PROBLEM STATEMENT: Below is a block of records; return all of them exactly, but without the images.

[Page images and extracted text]
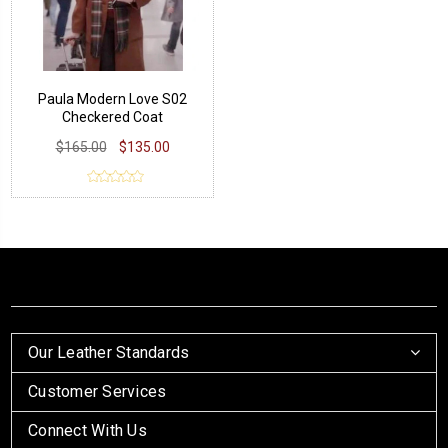
Paula Modern Love S02
Checkered Coat
$165.00
$135.00
Our Leather Standards
Customer Services
Connect With Us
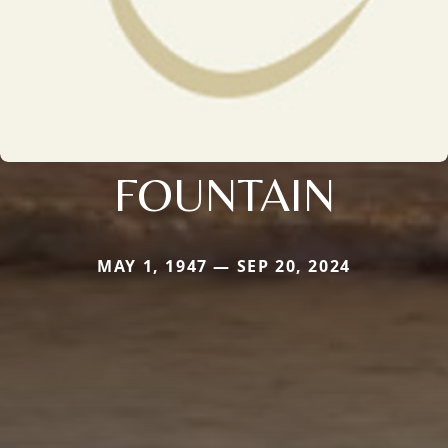
FOUNTAIN
MAY 1, 1947 — SEP 20, 2024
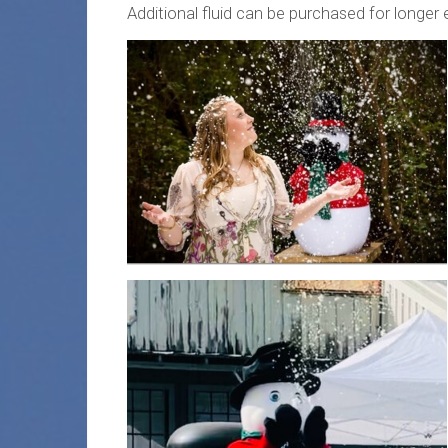
Additional fluid can be purchased for longer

RESPONSE TO THIS TASK:
Paula Modern Love S02
Checkered Coat
$165.00
$135.00
Our Leather Standards
Customer Services
Connect With Us
FOUNTAIN
MAY 1, 1947 — SEP 20, 2024
Additional fluid can be purchased for longer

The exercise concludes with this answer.